I have to go, he said. I have to go back into the house but I will be back for you.

The boy didn’t speak, didn’t look in his direction. It wasn’t permission. He didn’t know if the boy understood. This was shock, trauma. The boy needed to go to a hospital, he needed Kelly to call the police, an ambulance. He needed Kelly to act, to keep rescuing him a little longer.

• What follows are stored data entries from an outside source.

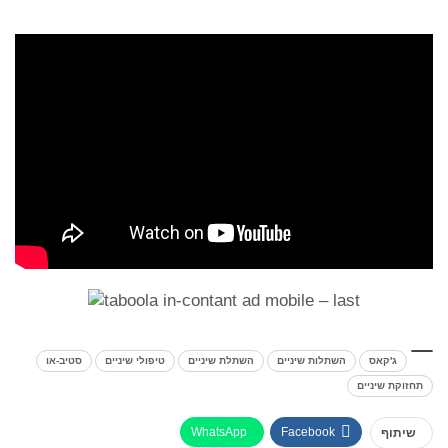
ג'קאס
השתלות שיניים
השתלת שיניים
טיפולי שיניים
סטיב-או
תחזוקת שיניים
WhatsApp
Facebook
שיתוף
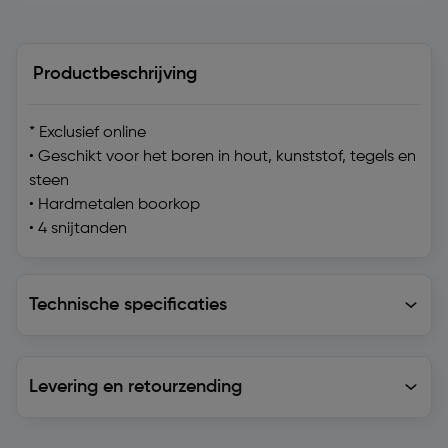
Productbeschrijving
* Exclusief online
• Geschikt voor het boren in hout, kunststof, tegels en
steen
• Hardmetalen boorkop
• 4 snijtanden
Technische specificaties
Technische specificaties
Levering en retourzending
Levering en retourzending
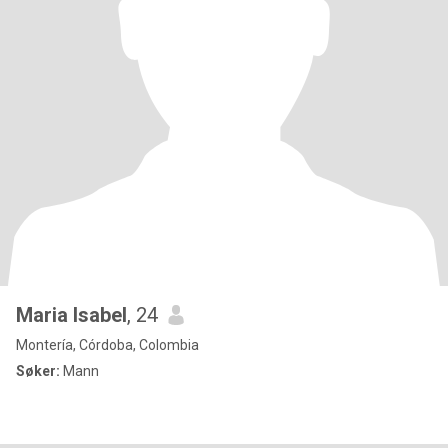
Maria Isabel
, 24
Montería, Córdoba, Colombia
Søker:
Mann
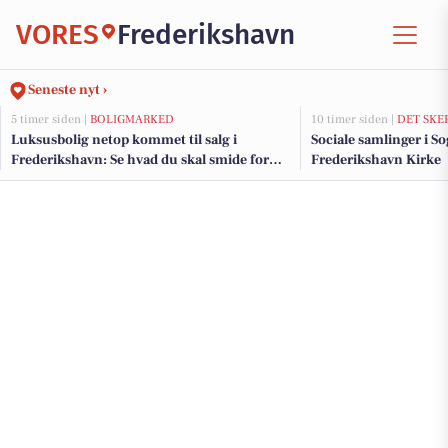
VORES
Frederikshavn
Seneste nyt ›
5 timer siden |
BOLIGMARKED
10 timer siden |
DET SKE
Luksusbolig netop kommet til salg i
Sociale samlinger i S
Frederikshavn: Se hvad du skal smide for
Frederikshavn Kirke
Frederikshavns dyreste adresser her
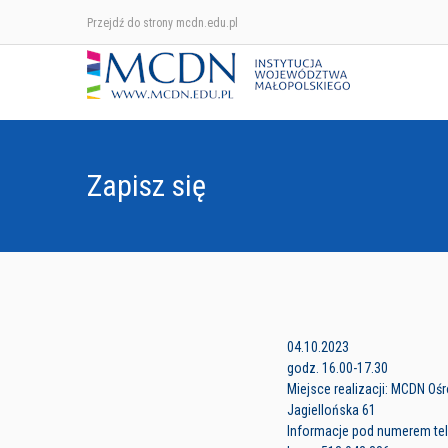
Przejdź do strony mcdn.edu.pl
Zapisz się
04.10.2023
godz. 16.00-17.30
Miejsce realizacji: MCDN Oś
Jagiellońska 61
Informacje pod numerem tele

However many minutes it took — moving back into the kitchen to gather his tools into his backpack, then down into the basement for the hacksaw he’d left behind — each minute was its own crime. In the basement Kelly knew the bed was unoccupied but when he entered the low room there appeared a vision of the boy still chained to the bed, an afterimage burning before him. He knew he’d saved the boy but when he made it back to the truck the doors were locked, the boy gone. A new panic fluttered in Kelly’s chest — but then he looked again, saw the boy hidden in the dark of the snow-covered cab, crouched down in the space near the floorboards beneath the passenger seat — a space which, Kelly remembered, as a kid he had called the pit.

The boy wouldn’t come out of the pit, wouldn’t unlock the doors or turn his terrified face toward Kelly. Kelly waited until he was sure the boy was looking away, then pulled his undershirt sleeve over his bare elbow and shattered the truck’s driver-side window. And before he drove the boy to the hospital he had to clear the safety glass from the boy’s seat, from the thick scrub of the boy’s hair.

As Kelly pulled into the hospital parking lot his cell phone rang and without looking he knew it was her. He wanted to answer but there wasn’t time. There weren’t the right words yet for what he needed to tell her, what he wanted to ask. He parked the truck under the emergency sign, stepped outside into the unplowed parking lot, the snow turned heavier than at the blue house. He walked around the truck, opened the passenger door, lifted the boy’s limpness into his arms, said his own name to the boy for the first time. The snow fell on Kelly’s face and on the boy’s face and neither said anything else as Kelly carried the boy across the parking lot. The boy didn’t look at Kelly and Kelly thought he had to stop looking at the boy, had to watch where he was going instead of taking in every feature, every eyelash and pimple and steaming exhale, had to concentrate on making his body move. A few more steps, he said to the boy. A few more steps and they would be inside, passing through the bright and sterile and inextinguishable light of the hospital, toward the company of others, where they would be safer than they were now, alone.